Three Women of Tango - Page 2

Toward the end of the tango, I sensed that the emotional state in which we had begun dancing had changed. For one thing, the front of my shirt was damp. The music came to an end, and as I released Julietta from the embrace I saw that she was in tears.

"It's just that ... that translation ... it reminded me of my father," she explained. "I ... I loved him so."

"What did he do?" I asked.

"He died!"

"No, I mean what did he do for a living?"

"Oh..." Julietta shrugged. "He was unusual for someone from Paraguay. He was in shipping. He owned ships." She put the fingers of her right hand to her lips as she surveyed the dance floor. She was wearing a ring of black jade. "I stopped seeing him after I finished school. Sarah Lawrence. He wanted to see me. But I refused. And then ... then he died."

"What happened?" I asked.

"Well, I think ... I think he died of sadness." She sighed, looking for a moment at the ring, caressing it with her fingers. "Sadness for me."


Julietta and William once took me to a cloth and button store on lower Broadway in Manhattan that was staffed by elderly orthodox Jews, men who knew where each remnant was located in this store — a store filled with thousands of such remnants — where each bolt of cloth was, each button, each sequin. The store was long, very narrow, and very dusty. There was a broad window in front, but the daylight coming in from outside was for the most part cut off by piled up bolts of cloth.

Julietta shopped there for embroidery and brocade, cloth that reminded her, she said, of her mother, who had died long ago in Paraguay.
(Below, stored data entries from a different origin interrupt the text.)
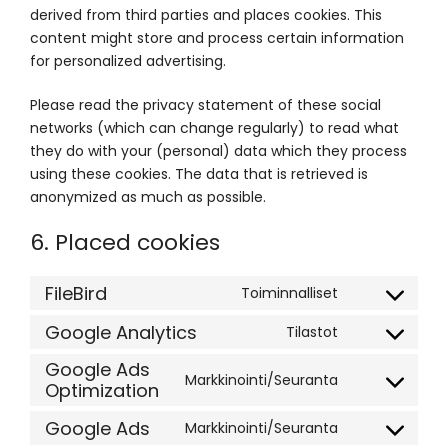
derived from third parties and places cookies. This
content might store and process certain information
for personalized advertising.
Please read the privacy statement of these social
networks (which can change regularly) to read what
they do with your (personal) data which they process
using these cookies. The data that is retrieved is
anonymized as much as possible.
6. Placed cookies
FileBird
Toiminnalliset
Consent
to
Google Analytics
Tilastot
Consent
service
to
Google Ads
filebird
Markkinointi/Seuranta
Optimization
service
Consent
google-
to
Google Ads
Markkinointi/Seuranta
analytics
service
Consent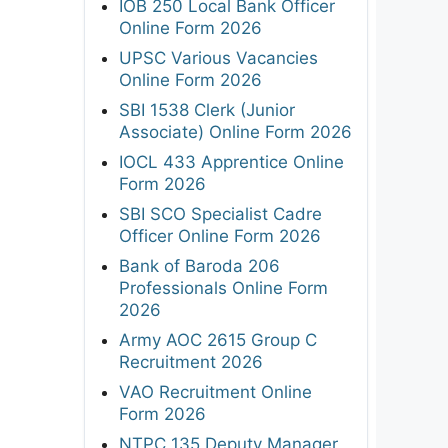
IOB 250 Local Bank Officer
Online Form 2026
UPSC Various Vacancies
Online Form 2026
SBI 1538 Clerk (Junior
Associate) Online Form 2026
IOCL 433 Apprentice Online
Form 2026
SBI SCO Specialist Cadre
Officer Online Form 2026
Bank of Baroda 206
Professionals Online Form
2026
Army AOC 2615 Group C
Recruitment 2026
VAO Recruitment Online
Form 2026
NTPC 135 Deputy Manager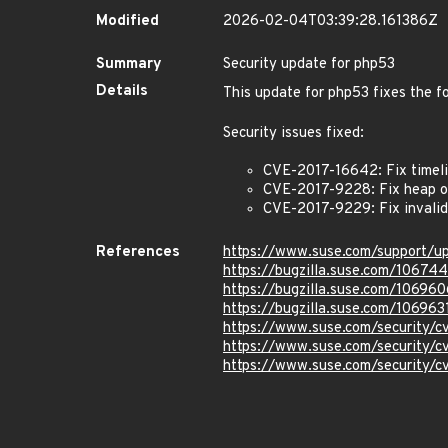
Modified
2026-02-04T03:39:28.161386Z
Summary
Security update for php53
Details
This update for php53 fixes the fo
Security issues fixed:
CVE-2017-16642: Fix timelib
CVE-2017-9228: Fix heap ou
CVE-2017-9229: Fix invalid 
References
https://www.suse.com/support/
https://bugzilla.suse.com/106744
https://bugzilla.suse.com/106960
https://bugzilla.suse.com/106963
https://www.suse.com/security/
https://www.suse.com/security/
https://www.suse.com/security/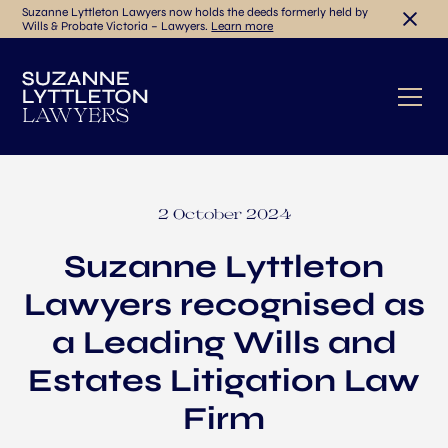
Suzanne Lyttleton Lawyers now holds the deeds formerly held by
Wills & Probate Victoria – Lawyers.
Learn more
2 October 2024
Suzanne Lyttleton
Lawyers recognised as
a Leading Wills and
Estates Litigation Law
Firm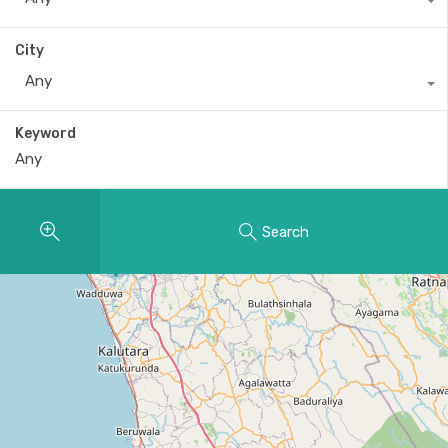
City
Any
Keyword
Search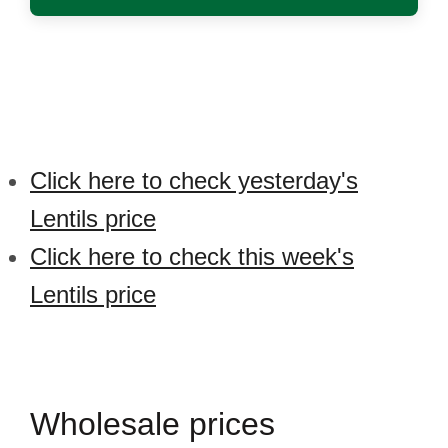
Click here to check yesterday's
Lentils price
Click here to check this week's
Lentils price
Wholesale prices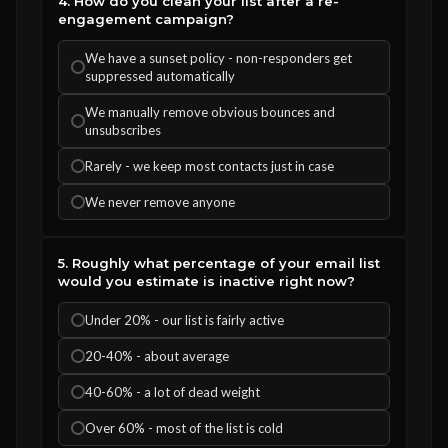
4. How do you clean your list after a re-
engagement campaign?
We have a sunset policy - non-responders get
suppressed automatically
We manually remove obvious bounces and
unsubscribes
Rarely - we keep most contacts just in case
We never remove anyone
5. Roughly what percentage of your email list
would you estimate is inactive right now?
Under 20% - our list is fairly active
20-40% - about average
40-60% - a lot of dead weight
Over 60% - most of the list is cold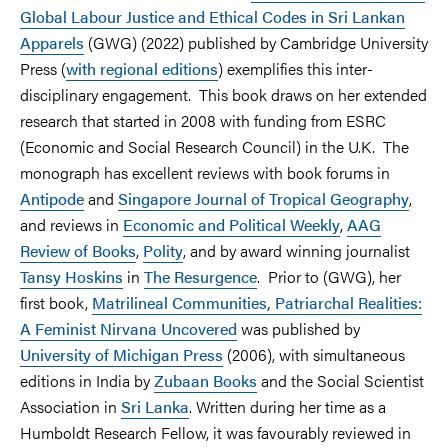
Global Labour Justice and Ethical Codes in Sri Lankan
Apparels
(GWG) (2022) published by Cambridge University
Press (
with regional editions
) exemplifies this inter-
disciplinary engagement. This book draws on her extended
research that started in 2008 with funding from ESRC
(Economic and Social Research Council) in the U.K. The
monograph has excellent reviews with book forums in
Antipode
and
Singapore Journal of Tropical Geography
,
and reviews in
Economic and Political Weekly
,
AAG
Review of Books
,
Polity
, and by award winning journalist
Tansy Hoskins
in
The Resurgence
. Prior to (GWG), her
first book,
Matrilineal Communities, Patriarchal Realities:
A Feminist Nirvana Uncovered
was published by
University of Michigan Press
(2006), with simultaneous
editions in India by
Zubaan Books
and the Social Scientist
Association in
Sri Lanka
. Written during her time as a
Humboldt Research Fellow, it was favourably reviewed in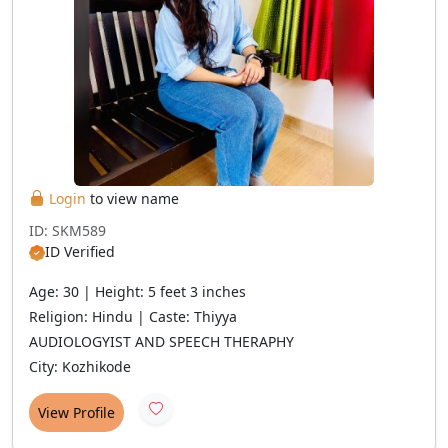
Login
to view name
ID: SKM589
ID Verified
Age: 30 | Height: 5 feet 3 inches
Religion: Hindu | Caste: Thiyya
AUDIOLOGYIST AND SPEECH THERAPHY
City: Kozhikode
View Profile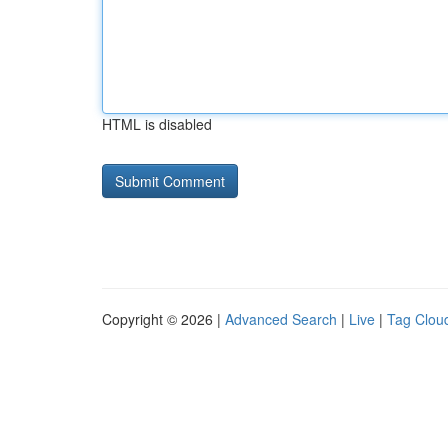
HTML is disabled
Copyright © 2026 |
Advanced Search
|
Live
|
Tag Clou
The three of us had coffee afterwards in their apartment, and Julietta told me about the messages she had received from her mother, when she had been a little girl.
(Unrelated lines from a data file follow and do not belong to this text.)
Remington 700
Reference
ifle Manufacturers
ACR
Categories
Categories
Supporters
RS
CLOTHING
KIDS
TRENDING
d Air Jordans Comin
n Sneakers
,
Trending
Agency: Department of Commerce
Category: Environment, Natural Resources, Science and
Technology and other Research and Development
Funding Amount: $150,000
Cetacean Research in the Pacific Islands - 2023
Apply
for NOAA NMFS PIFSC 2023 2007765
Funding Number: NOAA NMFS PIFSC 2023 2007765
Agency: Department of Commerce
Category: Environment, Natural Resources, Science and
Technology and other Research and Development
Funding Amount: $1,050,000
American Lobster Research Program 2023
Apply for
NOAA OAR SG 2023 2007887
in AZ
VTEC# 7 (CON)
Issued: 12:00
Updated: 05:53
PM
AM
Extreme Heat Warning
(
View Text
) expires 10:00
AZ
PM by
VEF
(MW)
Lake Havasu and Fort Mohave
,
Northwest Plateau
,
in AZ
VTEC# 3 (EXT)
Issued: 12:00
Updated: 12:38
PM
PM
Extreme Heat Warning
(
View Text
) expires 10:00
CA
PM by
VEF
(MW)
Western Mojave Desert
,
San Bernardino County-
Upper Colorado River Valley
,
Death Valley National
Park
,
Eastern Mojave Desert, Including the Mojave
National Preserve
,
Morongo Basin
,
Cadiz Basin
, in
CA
Her mother and father had been divorced, and her father had basically stolen the two-year-old and brought her to New York. He'd forbidden his former wife to visit them or to talk to Julietta on the phone. So the mother had sent letters to Julietta that she had sewed into remnants of embroidered lace and brocaded silk. The letters were secret. All her father knew was that his ex-wife was sending Julietta the sewn gifts, and he allowed the girl to receive them. Julietta suspected that his doing so absolved him of the guilt he must have felt being so cruel to his daughter. Each letter was a soulfully made present to a little girl far away, and each one of them had made her suffer terribly.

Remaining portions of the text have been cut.